Dataset entries -
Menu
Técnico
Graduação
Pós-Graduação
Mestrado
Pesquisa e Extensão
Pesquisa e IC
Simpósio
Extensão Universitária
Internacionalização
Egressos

...

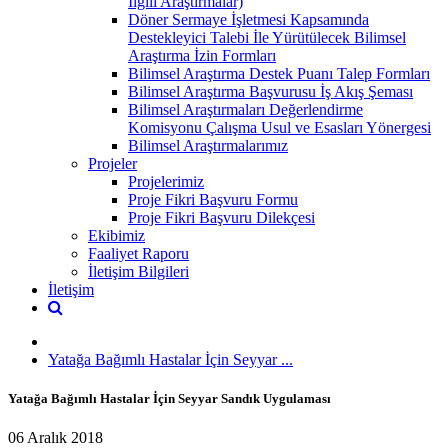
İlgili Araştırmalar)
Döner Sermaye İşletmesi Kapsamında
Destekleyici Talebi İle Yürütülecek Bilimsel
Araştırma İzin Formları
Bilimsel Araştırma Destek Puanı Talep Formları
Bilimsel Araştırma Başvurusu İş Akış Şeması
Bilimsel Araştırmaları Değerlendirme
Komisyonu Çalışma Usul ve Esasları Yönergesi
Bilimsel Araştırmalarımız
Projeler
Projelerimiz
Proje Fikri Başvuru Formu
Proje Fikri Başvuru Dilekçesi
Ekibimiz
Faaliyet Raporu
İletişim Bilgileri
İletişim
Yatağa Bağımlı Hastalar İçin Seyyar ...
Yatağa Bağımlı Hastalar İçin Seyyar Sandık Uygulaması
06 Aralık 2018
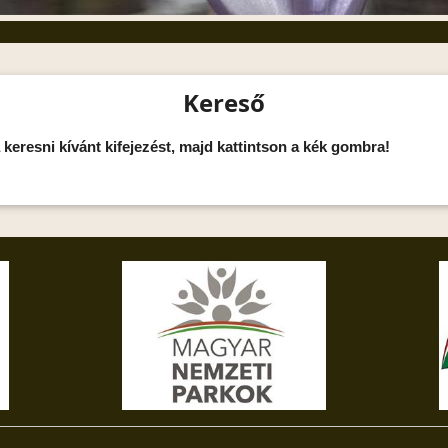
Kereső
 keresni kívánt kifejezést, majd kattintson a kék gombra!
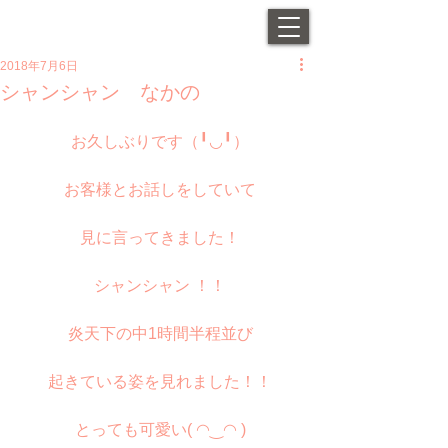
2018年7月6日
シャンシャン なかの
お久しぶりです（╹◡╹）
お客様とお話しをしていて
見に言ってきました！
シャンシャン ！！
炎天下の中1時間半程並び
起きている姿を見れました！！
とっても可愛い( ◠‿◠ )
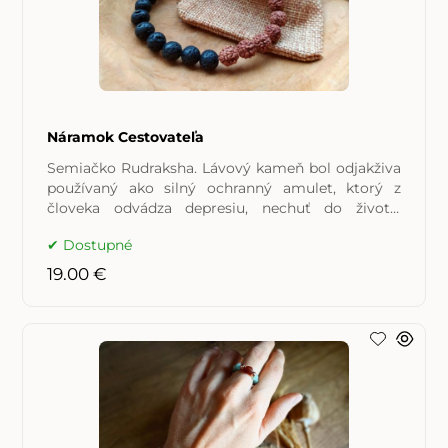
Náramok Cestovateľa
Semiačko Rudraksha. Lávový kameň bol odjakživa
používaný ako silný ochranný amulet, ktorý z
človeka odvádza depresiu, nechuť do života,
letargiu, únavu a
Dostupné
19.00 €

...

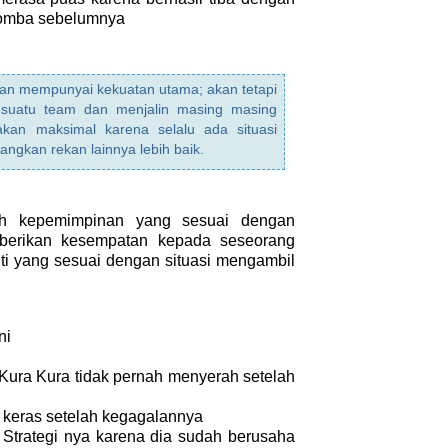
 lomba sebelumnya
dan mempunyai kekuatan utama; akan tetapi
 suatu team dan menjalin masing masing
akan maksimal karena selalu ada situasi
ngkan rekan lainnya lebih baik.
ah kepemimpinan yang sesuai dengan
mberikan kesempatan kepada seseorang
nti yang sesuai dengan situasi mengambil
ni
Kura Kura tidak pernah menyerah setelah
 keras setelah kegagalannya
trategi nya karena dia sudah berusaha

Task requirements -
What are the lines above that hold the string "Formları"? Copy them.

Written answer -
Araştırma İzin Formları
Bilimsel Araştırma Destek Puanı Talep Formları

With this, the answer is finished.